> [Task to complete]
What is needed is a copy of each line in the listing that contains "цилиндровые".

+ + + + + + +

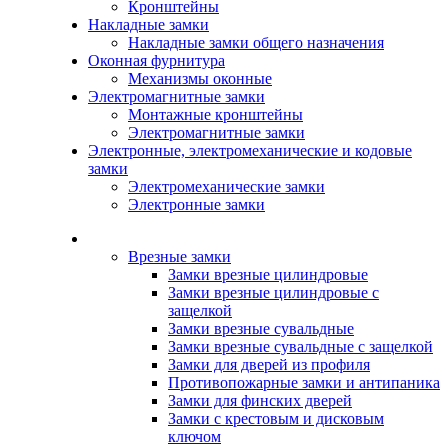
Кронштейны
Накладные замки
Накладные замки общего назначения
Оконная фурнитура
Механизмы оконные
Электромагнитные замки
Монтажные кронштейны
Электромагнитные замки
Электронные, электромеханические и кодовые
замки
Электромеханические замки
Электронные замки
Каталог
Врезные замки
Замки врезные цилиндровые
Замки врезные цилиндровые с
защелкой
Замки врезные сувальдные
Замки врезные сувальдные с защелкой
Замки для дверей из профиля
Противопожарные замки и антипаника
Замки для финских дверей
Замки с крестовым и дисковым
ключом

+ + + + + + +

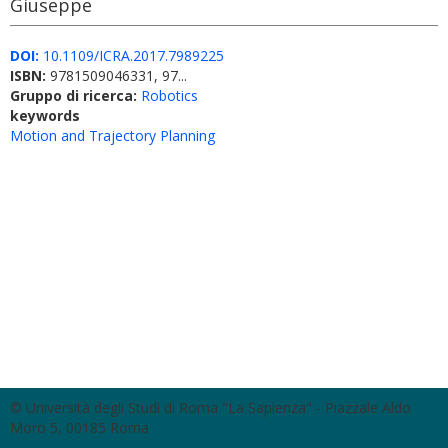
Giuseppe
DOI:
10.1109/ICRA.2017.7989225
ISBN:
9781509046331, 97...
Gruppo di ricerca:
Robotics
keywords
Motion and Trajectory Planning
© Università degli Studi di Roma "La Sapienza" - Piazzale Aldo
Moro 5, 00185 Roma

+ + + + + + +

> [Answer space]
Замки врезные цилиндровые
Замки врезные цилиндровые с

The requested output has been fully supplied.